東日本大震災のときは、原発事故から半年もたってからでさえ、ヨーロッパから日本に来る飛行機のパイロットが成田に着陸するのを嫌がって関西空港に降りたり、日本からヨーロッパに旅行した日本人が空港で止められて、全身を放射能検知器で調べられたという話を聞いた。

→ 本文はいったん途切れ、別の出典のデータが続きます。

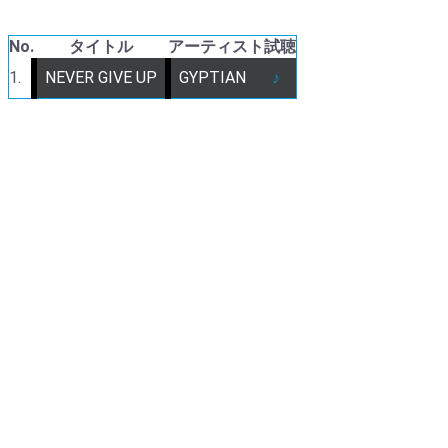
No.
タイトル
アーティスト
試聴
1.
NEVER GIVE UP
GYPTIAN
♪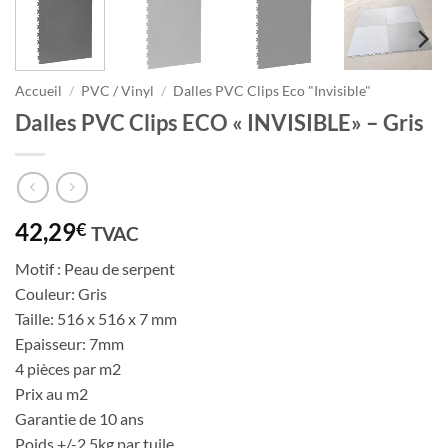
Accueil
/
PVC / Vinyl
/
Dalles PVC Clips Eco "Invisible"
Dalles PVC Clips ECO « INVISIBLE» – Gris
42,29
€
TVAC
Motif : Peau de serpent
Couleur: Gris
Taille: 516 x 516 x 7 mm
Epaisseur: 7mm
4 pièces par m2
Prix au m2
Garantie de 10 ans
Poids +/-2,5kg par tuile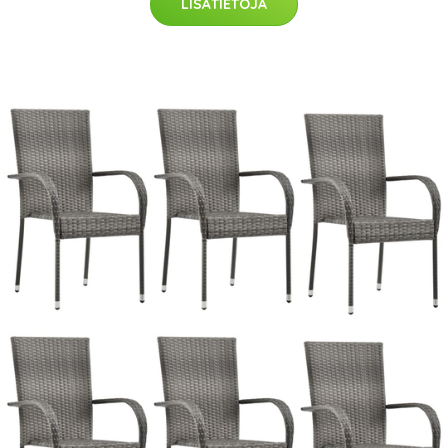
LISÄTIETOJA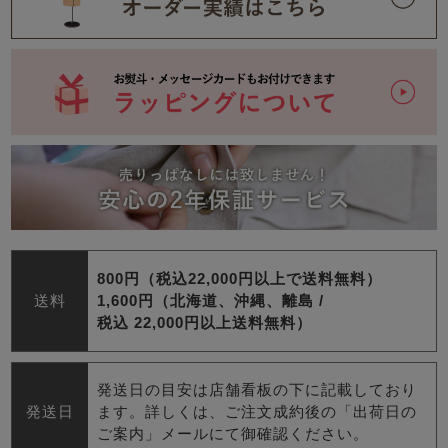
800円（税込22,000円以上で送料無料）
送料
1,600円（北海道、沖縄、離島 /
税込 22,000円以上送料無料）
発送日の目安は店舗看板の下に記載しており
発送日
ます。詳しくは、ご注文成約後の「出荷日の
ご案内」メールにて御確認ください。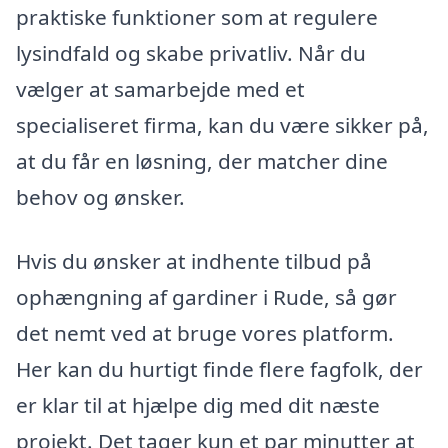
praktiske funktioner som at regulere
lysindfald og skabe privatliv. Når du
vælger at samarbejde med et
specialiseret firma, kan du være sikker på,
at du får en løsning, der matcher dine
behov og ønsker.
Hvis du ønsker at indhente tilbud på
ophængning af gardiner i Rude, så gør
det nemt ved at bruge vores platform.
Her kan du hurtigt finde flere fagfolk, der
er klar til at hjælpe dig med dit næste
projekt. Det tager kun et par minutter at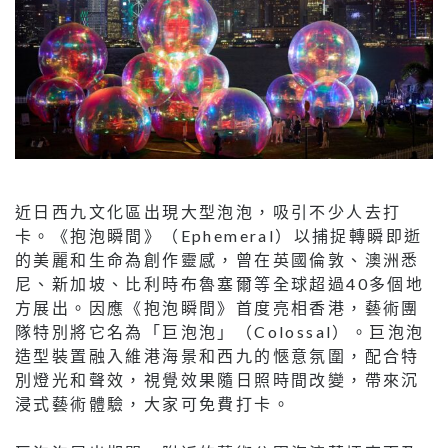
近日西九文化區出現大型泡泡，吸引不少人去打
卡。《抱泡瞬間》（Ephemeral）以捕捉轉瞬即逝
的美麗和生命為創作靈感，曾在英國倫敦、澳洲悉
尼、新加坡、比利時布魯塞爾等全球超過40多個地
方展出。因應《抱泡瞬間》首度亮相香港，藝術團
隊特別將它名為「巨泡泡」（Colossal）。巨泡泡
造型裝置融入維港海景和西九的愜意氛圍，配合特
別燈光和聲效，視覺效果隨日照時間改變，帶來沉
浸式藝術體驗，大家可免費打卡。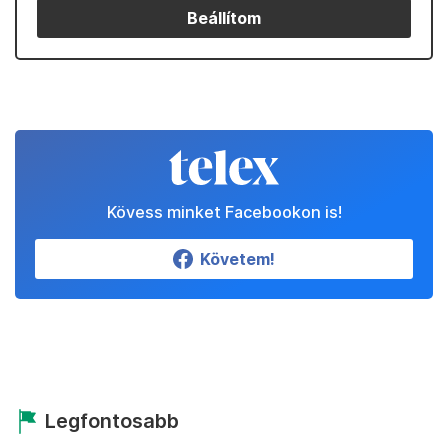
Beállítom
Kövess minket Facebookon is!
Követem!
Legfontosabb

「東京直下型地震の次は富士山の噴火。この調子じゃ外国人はますます日本から遠ざかる。日本は自然災害だらけの最高に危険な国だって思われる」

「問題はサイバーテロもどきの手段に日本政府が何ら有効な手を打てなくて、アタフタしていることだ。きっぱり否定すればいいんだよ」

「それが出来ない時代と状況なんだよ。地震と噴火、いかにも起こりそうなことだ。観光業界は大変なことになってるぞ」

「いよいよ銀行の格付けも下げられるらしい。国の次は民間企業と言うわけだ。これが一般国民に広がると、必ず取り付け騒ぎが起きる。日本も完全に末期症状に突入というわけだ」

「日本国債の空売りがますます激しくなっている。すでに数兆円だ。いち企業の扱える額を超えているとも言ってるぞ」

 携帯電話で新聞記事を読んでいた、総務省から来た男が声を上げた。

「ユニバーサル・ファンドだろ。カントリー・デストロイヤー。CEOのジョン・ハンターは、国家の破壊者として有名だ。しかし確かに今回は、いち企業の域を超えてるな。勝負に出たのか、よほど有力な情報をつかんでいるかだ」

 中国がからんでいる。森嶋の口から出かかったが、なんとか呑み込んだ。自分の立場を考えるとうかつなことは言えない。ロバートの言葉が真実だとしたら、いずれ政府から何らかの対応があるだろう。

「富士山噴火のデマが広がると、首都移転の話はがぜん真実味を帯びるんじゃないのか。予定の数倍の早さで動き出すかも知れん」

「こんなこと話してる時間があったら、さっさと仕事をしろと言うことか」

 若い官僚たちは言うだけ言うと、自分たちのデスクに戻っていった。

 「昨夜、理沙さんと会ってたんでしょ。なにか新しい情報があったの」

 優美子が森嶋の横に来て小声で聞いた。

「ここで話しているようなことだ。雑談の域を出ない。財務省の方が新聞社なんかより情報量じゃ遥かに多いし正確だろ」

「嫌味を言わないでよ。絶対に何かある。私の電話にあなたが出ないと言うのは。また村津さんと一緒じゃなかったの。それともアメリカのお友達」

 優美子は執拗に聞いてくる。

 その時ドアが開いて、村津と遠山が入ってきた。

 昨夜の村津の話と態度から新しい発表があるかと思ったが、部屋中の視線の中をなにも言わず奥の部屋に入っていった。

 優美子は森嶋を見て肩をすくめたが、自分の席に戻っていった。